Que ce soit à Chypre, en Grèce, au Royaume-Uni ou aux États-Unis, les sauvetages bancaires d’institutions impliquées dans des affaires de corruption, de fraude et de spéculation sont, les uns après les autres, justifiés par le fait qu’elles sont trop grandes pour faire faillite (Too Big to Fail). Selon ce raisonnement, la banqueroute de grandes banques menace la stabilité financière et économique de leur pays de résidence, d’où l’utilisation nécessaire de l’argent public afin d’éviter une mise en faillite.

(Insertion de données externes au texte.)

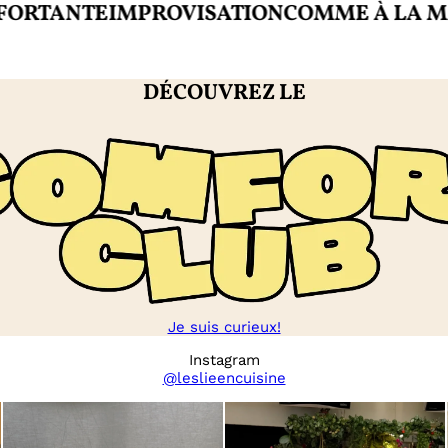
ANTE
IMPROVISATION
COMME À LA MAISO
DÉCOUVREZ LE
Je suis curieux!
Instagram
@leslieencuisine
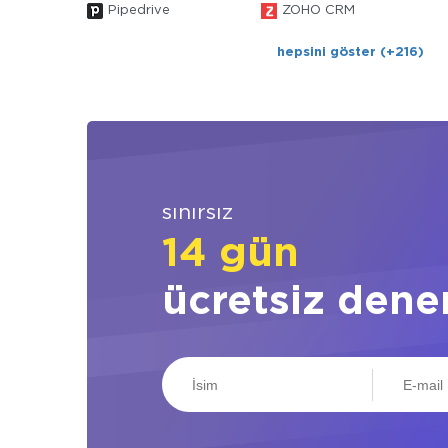
Pipedrive
ZOHO CRM
hepsini göster (+216)
sınırsız
14 gün
ücretsiz dene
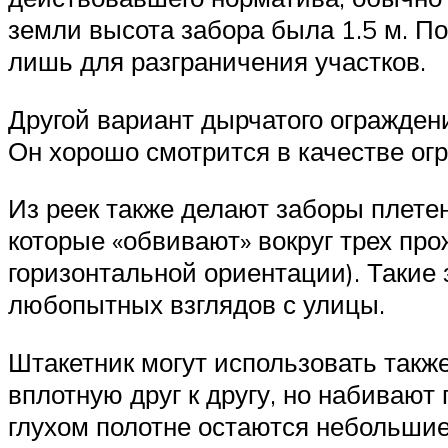
земли высота забора была 1.5 м. По
лишь для разграничения участков.
Другой вариант дырчатого огражден
Он хорошо смотрится в качестве ог
Из реек также делают заборы плетен
которые «обвивают» вокруг трех про
горизонтальной ориентации). Такие 
любопытных взглядов с улицы.
Штакетник могут использовать также
вплотную друг к другу, но набивают
глухом полотне остаются небольшие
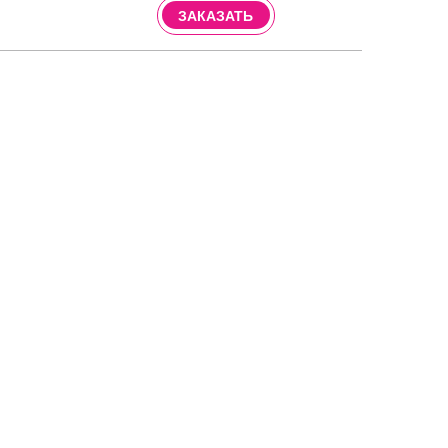
ЗАКАЗАТЬ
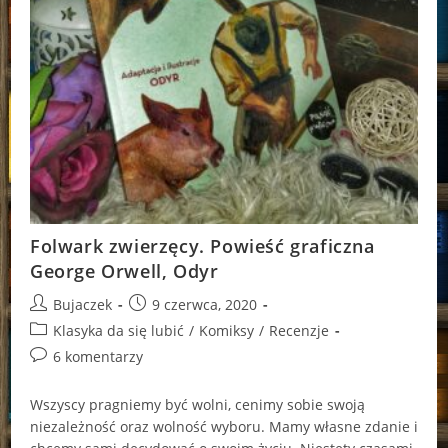
Folwark zwierzęcy. Powieść graficzna
George Orwell, Odyr
Post
Post
Bujaczek
9 czerwca, 2020
author:
published:
Post
Klasyka da się lubić
/
Komiksy
/
Recenzje
category:
Post
6 komentarzy
comments:
Wszyscy pragniemy być wolni, cenimy sobie swoją
niezależność oraz wolność wyboru. Mamy własne zdanie i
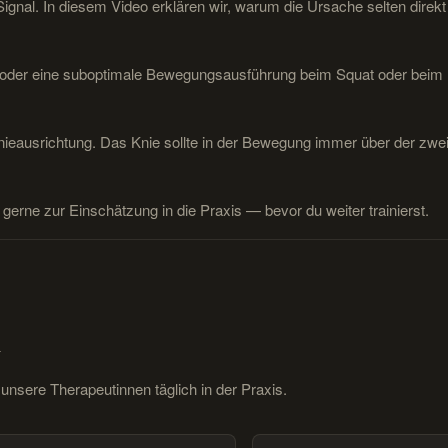
Signal. In diesem Video erklären wir, warum die Ursache selten direkt
 oder eine suboptimale Bewegungsausführung beim Squat oder beim 
nieausrichtung. Das Knie sollte in der Bewegung immer über der zwei
rne zur Einschätzung in die Praxis — bevor du weiter trainierst.
n
nsere Therapeutinnen täglich in der Praxis.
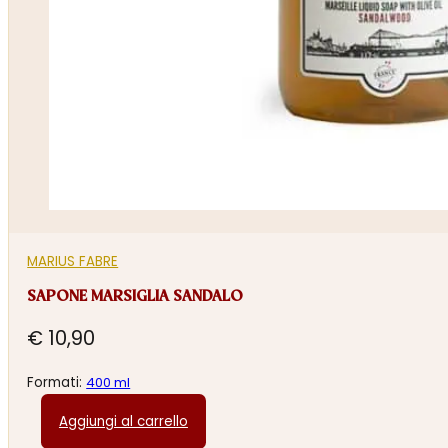
MARIUS FABRE
SAPONE MARSIGLIA SANDALO
€
10,90
Formati:
400 ml
Aggiungi al carrello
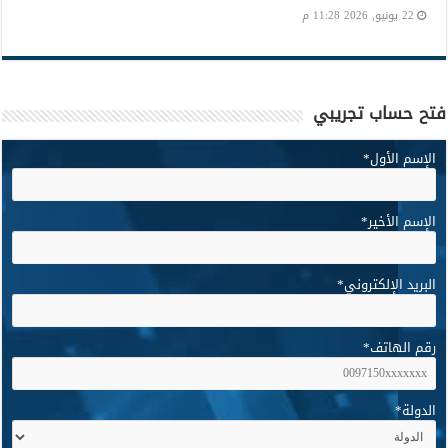
22 يونيو, 2026 11:28 م
فتح حساب تجريبي
الإسم الأول
*
الإسم الأخير
*
البريد الإلكتروني
*
رقم الهاتف
*
الدولة
*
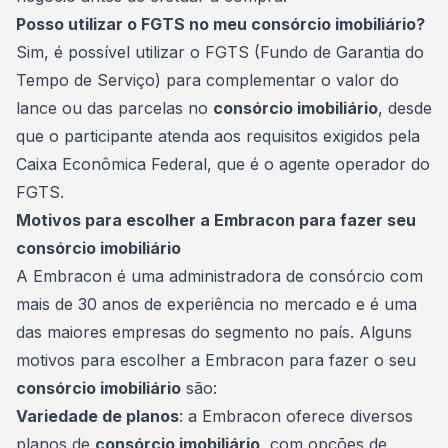
Posso utilizar o FGTS no meu consórcio imobiliário?
Sim, é possível utilizar o FGTS (Fundo de Garantia do
Tempo de Serviço) para complementar o valor do
lance ou das parcelas no
consórcio imobiliário
, desde
que o participante atenda aos requisitos exigidos pela
Caixa Econômica Federal, que é o agente operador do
FGTS.
Motivos para escolher a Embracon para fazer seu
consórcio imobiliário
A Embracon é uma administradora de consórcio com
mais de 30 anos de experiência no mercado e é uma
das maiores empresas do segmento no país. Alguns
motivos para escolher a Embracon para fazer o seu
consórcio imobiliário
são:
Variedade de planos
: a Embracon oferece diversos
planos de
consórcio imobiliário
, com opções de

Rabâché inlassablement par tous les médias possibles, cet argument est malheureusement devenu un élément rebattu du discours politique dans une bonne partie du monde. Il n’est dès lors plus surprenant d’entendre un fonctionnaire public en Espagne, au Portugal ou en Irlande signaler qu’il n’y a pas d’alternative à l’application de coupes drastiques dans les dépenses publiques, ceci afin d’assurer la solvabilité et la stabilité des banques. Le comble, c’est que transférer de l’argent public aux banques ne suffit plus, il faut en outre protéger les banques et leurs dirigeants des conséquences légales et juridiques des activités illégales et criminelles menées par nombre d’entre eux. Aujourd’hui, les banques sont non seulement trop grandes pour faire faillite, mais aussi trop grandes pour être condamnées.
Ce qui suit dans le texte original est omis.